_What you should do_
Output the run of lines that opens with the first line of the material below and closes with the line containing "7 de junho de 2022", both included, and drop the pictures.

### Data to use ###

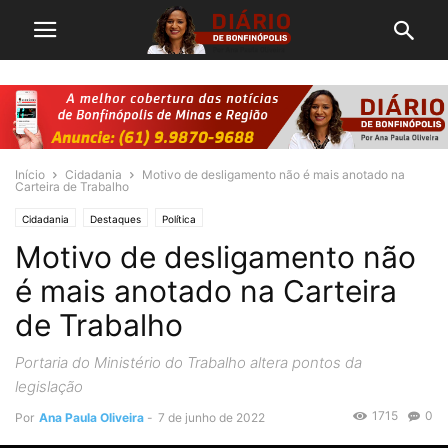
Início
Cidadania
Motivo de desligamento não é mais anotado na
Carteira de Trabalho
Cidadania
Destaques
Política
Motivo de desligamento não
é mais anotado na Carteira
de Trabalho
Portaria do Ministério do Trabalho altera pontos da
legislação
1715
0
Por
Ana Paula Oliveira
-
7 de junho de 2022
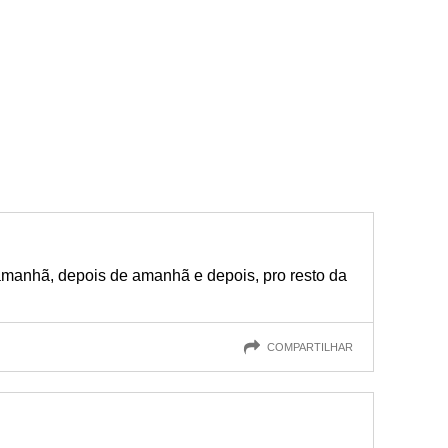
 amanhã, depois de amanhã e depois, pro resto da
COMPARTILHAR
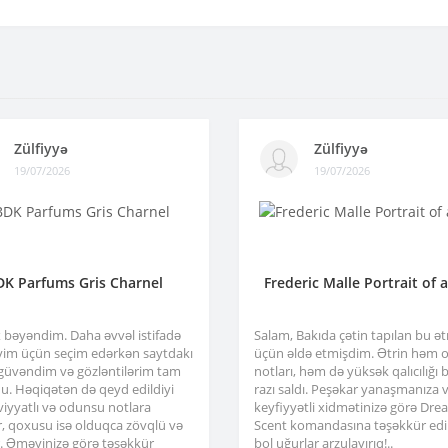
Zülfiyyə
Zülfiyyə
19/07/2026
19/07/2026
DK Parfums Gris Charnel
Frederic Malle Portrait of 
x bəyəndim. Daha əvvəl istifadə
Salam, Bakıda çətin tapılan bu ə
im üçün seçim edərkən saytdakı
üçün əldə etmişdim. Ətrin həm or
 güvəndim və gözləntilərim tam
notları, həm də yüksək qalıcılığı b
u. Həqiqətən də qeyd edildiyi
razı saldı. Peşəkar yanaşmanıza 
viyyatlı və odunsu notlara
keyfiyyətli xidmətinizə görə Dre
r, qoxusu isə olduqca zövqlü və
Scent komandasına təşəkkür edir
ir. Əməyinizə görə təşəkkür
bol uğurlar arzulayırıq!..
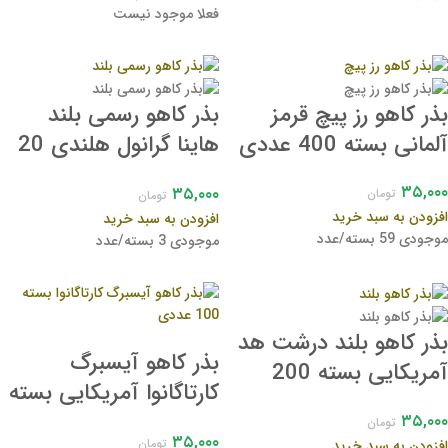
فعلا موجود نیست
بذر کاهو رز پیچ قرمز
بذر کاهو رسمی بلند
آلمانی بسته 400 عددی
هاینا گرانول هلندی 20
عددی
۳۵,۰۰۰
۳۵,۰۰۰
تومان
تومان
افزودن به سبد خرید
افزودن به سبد خرید
موجودی 59 بسته/عدد
موجودی 3 بسته/عدد
بذر کاهو بلند درشت هد
بذر کاهو آیسبرگ
آمریکایی بسته 200
کارتاگانوا آمریکایی بسته
عددی
100 عددی
۳۵,۰۰۰
تومان
۳۵,۰۰۰
تومان
افزودن به سبد خرید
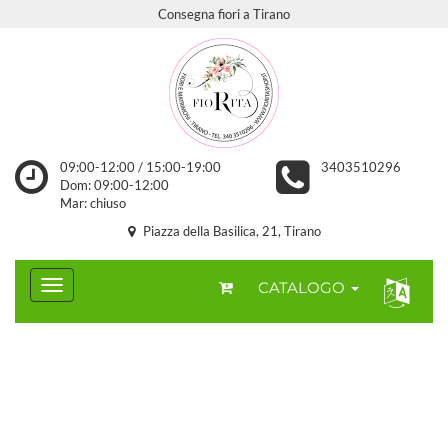
Consegna fiori a Tirano
09:00-12:00 / 15:00-19:00
3403510296
Dom: 09:00-12:00
Mar: chiuso
Piazza della Basilica, 21, Tirano
CATALOGO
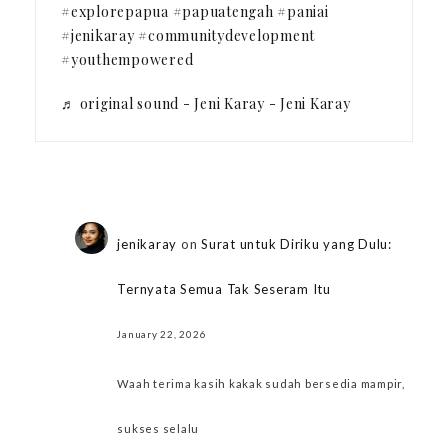
#explorepapua
#papuatengah
#paniai
#jenikaray
#communitydevelopment
#youthempowered
♬ original sound - Jeni Karay - Jeni Karay
jenikaray
on
Surat untuk Diriku yang Dulu:
Ternyata Semua Tak Seseram Itu
January 22, 2026
Waah terima kasih kakak sudah bersedia mampir,
sukses selalu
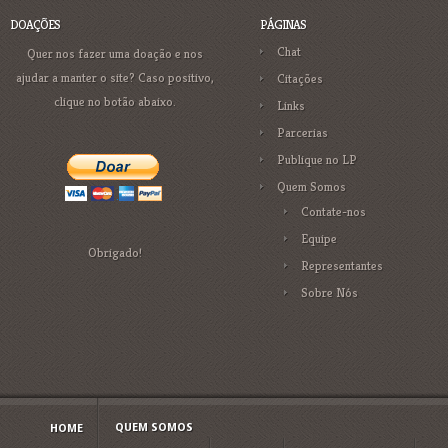
DOAÇÕES
PÁGINAS
Chat
Quer nos fazer uma doação e nos
ajudar a manter o site? Caso positivo,
Citações
clique no botão abaixo.
Links
Parcerias
Publique no LP
Quem Somos
Contate-nos
Equipe
Obrigado!
Representantes
Sobre Nós
QUEM SOMOS
HOME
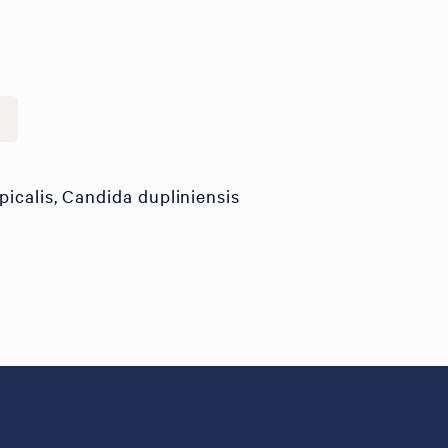
icalis, Candida dupliniensis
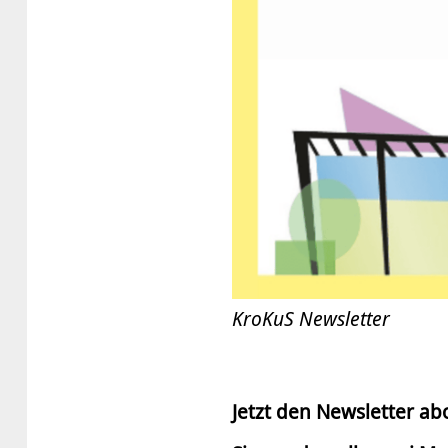
KroKuS Newsletter
Jetzt den Newsletter ab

###

_Output_
Início
Cidadania
Motivo de desligamento não é mais anotado na
Carteira de Trabalho
Cidadania
Destaques
Política
Motivo de desligamento não
é mais anotado na Carteira
de Trabalho
Portaria do Ministério do Trabalho altera pontos da
legislação
1715
0
Por
Ana Paula Oliveira
-
7 de junho de 2022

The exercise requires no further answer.